Jakarta – CEO Danantara, Rosan Roeslani, menilai saham emiten Badan Usaha Milik Negara (BUMN) saat ini menawarkan potensi keuntungan yang sangat menarik bagi investor. Saham di sektor perbankan dan pertambangan, khususnya, mencatatkan imbal hasil dividen atau yield yang impresif dengan angka melampaui 10 hingga 11 persen.

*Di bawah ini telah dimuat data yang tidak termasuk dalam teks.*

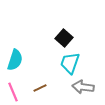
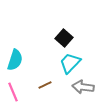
cyan trapezoid: rotated 25 degrees clockwise
brown line: moved 5 px right, 3 px up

Pernyataan tersebut disampaikan Rosan usai melakukan kunjungan ke Gedung Bursa Efek Indonesia (BEI), Jakarta, Selasa (19/5/2026). Hadir dalam kunjungan tersebut Wakil Ketua DPR RI Sufmi Dasco Ahmad, Ketua Dewan Komisioner OJK Friderica Widyasari, serta COO Danantara Dony Oskaria.
Rosan menyoroti bahwa meskipun kinerjanya sangat baik, valuasi saham Himpunan Bank-Bank Negara (Himbara) saat ini masih tergolong murah atau undervalued. Hal itu tecermin dari rasio price to book value (PBV) bank-bank pelat merah yang berada di bawah 1 kali.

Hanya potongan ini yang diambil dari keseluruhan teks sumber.